=== Section Start ===
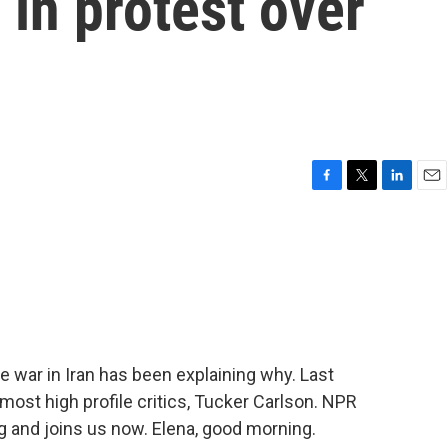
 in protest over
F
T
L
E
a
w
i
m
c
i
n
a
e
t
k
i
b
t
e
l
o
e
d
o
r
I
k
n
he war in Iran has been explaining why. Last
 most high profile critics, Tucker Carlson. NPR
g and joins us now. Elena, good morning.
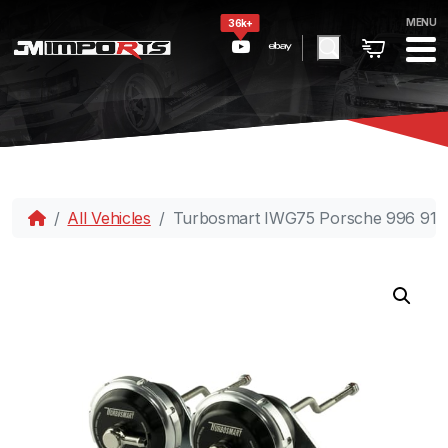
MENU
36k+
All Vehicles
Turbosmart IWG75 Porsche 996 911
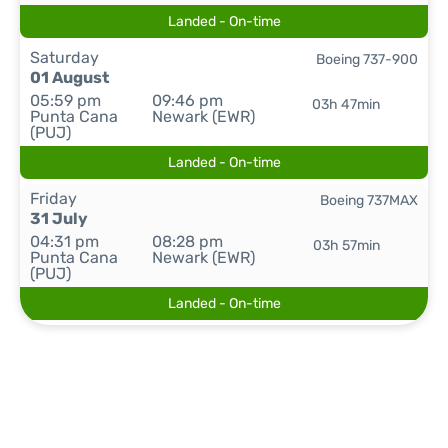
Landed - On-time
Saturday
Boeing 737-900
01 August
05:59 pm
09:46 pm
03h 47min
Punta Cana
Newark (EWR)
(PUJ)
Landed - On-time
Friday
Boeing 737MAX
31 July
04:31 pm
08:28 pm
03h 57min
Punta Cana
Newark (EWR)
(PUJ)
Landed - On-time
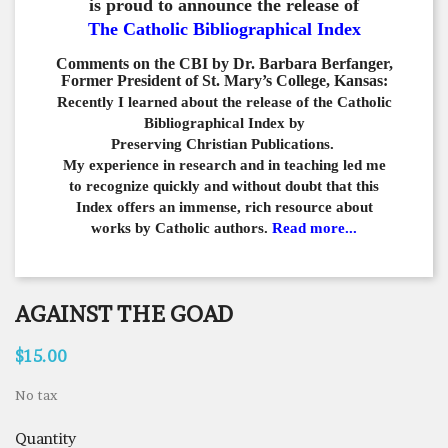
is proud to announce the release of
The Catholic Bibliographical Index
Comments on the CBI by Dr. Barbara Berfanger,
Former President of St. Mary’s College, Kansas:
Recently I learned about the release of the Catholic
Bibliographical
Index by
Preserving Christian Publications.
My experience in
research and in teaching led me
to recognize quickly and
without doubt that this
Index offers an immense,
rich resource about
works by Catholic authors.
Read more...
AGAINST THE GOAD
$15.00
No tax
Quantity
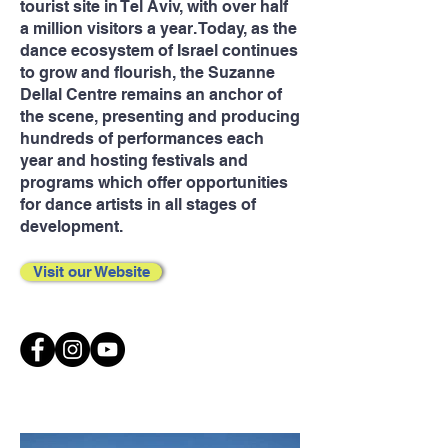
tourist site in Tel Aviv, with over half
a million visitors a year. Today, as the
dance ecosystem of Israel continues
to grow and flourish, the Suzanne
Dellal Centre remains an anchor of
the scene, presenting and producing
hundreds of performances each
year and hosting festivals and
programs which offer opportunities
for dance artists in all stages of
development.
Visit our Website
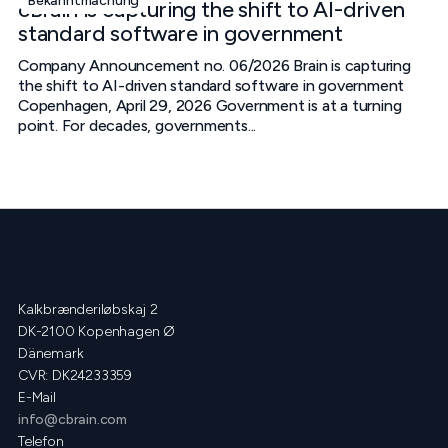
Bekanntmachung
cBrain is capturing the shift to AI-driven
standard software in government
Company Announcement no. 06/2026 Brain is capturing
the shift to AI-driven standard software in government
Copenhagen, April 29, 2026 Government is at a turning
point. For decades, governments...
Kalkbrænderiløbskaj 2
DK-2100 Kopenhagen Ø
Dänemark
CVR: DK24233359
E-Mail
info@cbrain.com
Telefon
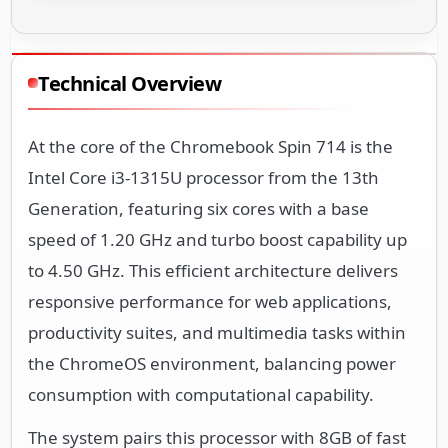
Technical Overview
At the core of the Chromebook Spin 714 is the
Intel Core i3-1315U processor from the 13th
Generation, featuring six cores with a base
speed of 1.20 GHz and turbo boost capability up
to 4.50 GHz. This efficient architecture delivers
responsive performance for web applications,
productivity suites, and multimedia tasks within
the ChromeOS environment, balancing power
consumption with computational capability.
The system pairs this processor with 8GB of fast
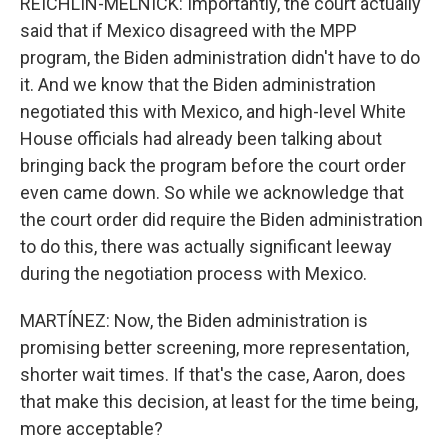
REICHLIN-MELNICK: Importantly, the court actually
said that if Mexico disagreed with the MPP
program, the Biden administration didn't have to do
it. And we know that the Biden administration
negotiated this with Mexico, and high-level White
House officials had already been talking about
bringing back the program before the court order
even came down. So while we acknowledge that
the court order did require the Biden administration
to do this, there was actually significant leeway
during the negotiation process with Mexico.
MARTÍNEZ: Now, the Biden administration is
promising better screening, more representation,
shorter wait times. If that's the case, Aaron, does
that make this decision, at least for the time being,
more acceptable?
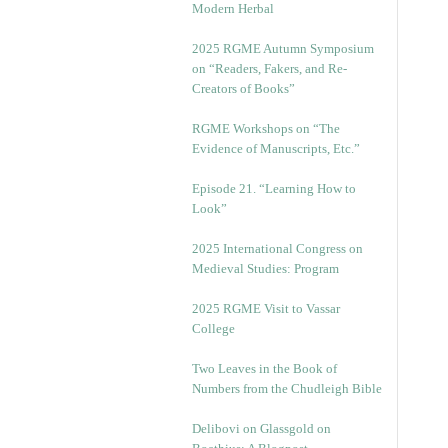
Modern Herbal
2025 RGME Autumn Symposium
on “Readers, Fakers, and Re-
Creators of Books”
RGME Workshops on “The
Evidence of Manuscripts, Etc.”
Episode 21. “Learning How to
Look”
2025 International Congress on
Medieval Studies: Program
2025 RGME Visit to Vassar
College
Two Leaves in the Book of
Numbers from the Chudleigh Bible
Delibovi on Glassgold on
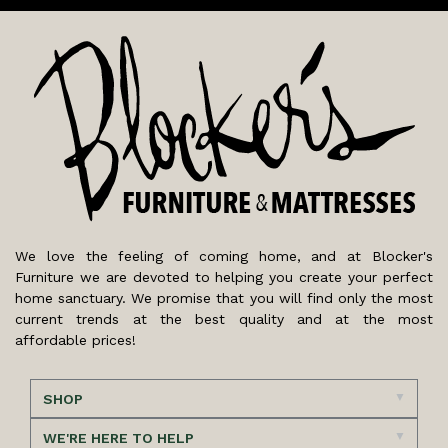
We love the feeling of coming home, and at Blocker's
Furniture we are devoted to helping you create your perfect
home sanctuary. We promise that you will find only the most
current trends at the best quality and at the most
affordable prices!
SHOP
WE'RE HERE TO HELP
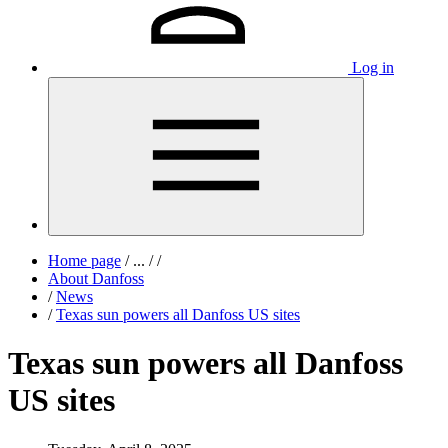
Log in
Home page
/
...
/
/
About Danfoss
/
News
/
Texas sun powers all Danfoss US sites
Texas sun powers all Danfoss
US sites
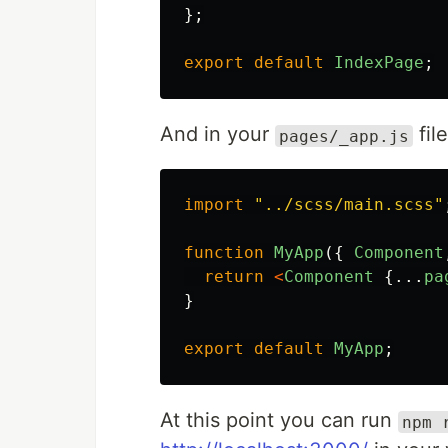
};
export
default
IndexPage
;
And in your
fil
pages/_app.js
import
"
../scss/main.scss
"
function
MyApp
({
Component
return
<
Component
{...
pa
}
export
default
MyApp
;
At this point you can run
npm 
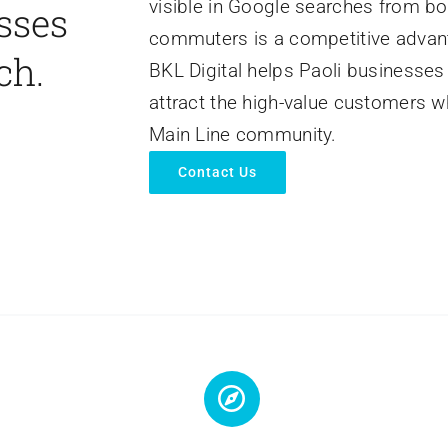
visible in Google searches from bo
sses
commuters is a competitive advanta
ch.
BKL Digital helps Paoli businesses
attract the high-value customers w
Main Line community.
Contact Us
=== Section End ===
Find and copy each line of the data where "high" is present.

 most high profile critics, Tucker Carlson. NPR
negotiated this with Mexico, and high-level White
attract the high-value customers w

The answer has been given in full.